# Rekordbox Duplicate Track Removal-Inator

Given a Rekordbox collection XML file, this code finds duplicate (Artist, Track Name, Album) entries and identifies which duplicates to remove.

Where one or more duplicate entries have cuepoints, this program scores each entry according to the number of cuepoints and their type.

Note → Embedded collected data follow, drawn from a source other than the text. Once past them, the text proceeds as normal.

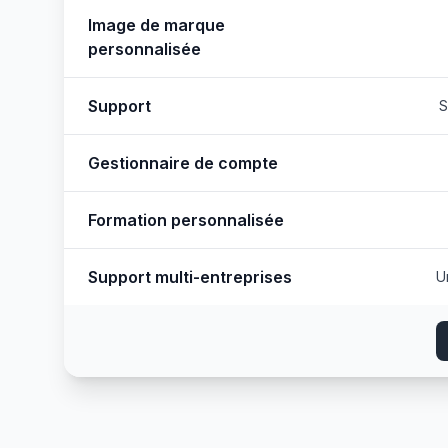
Image de marque
personnalisée
Support
S
Gestionnaire de compte
Formation personnalisée
Support multi-entreprises
U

This score is designed to weigh loops more than basic cues.

The goal is to clean up my Rekordbox collection, which, for reasons I don't know, is full of duplicates.

The following code was tested on XML output from Rekordbox version 6.8.3.

## Load useful libraries

In [1]:
import xmltodict

The following is part of the toolkit I'm writing to deal with Rekordbox issues:

In [2]:
from rekordbox_interface import *

## User settings

In [3]:
xml_file = '../xml.xml'

## Load the XML exported from rekordbox and parse into a Python dictionary

In [4]:
with open(xml_file, 'r') as file:
    xml_as_string = file.read().replace('\n', '')

In [5]:
dict_rekordbox_content = xmltodict.parse(xml_as_string)

In [6]:
class_all_tracks = rkb_all_tracks(dict_rekordbox_content)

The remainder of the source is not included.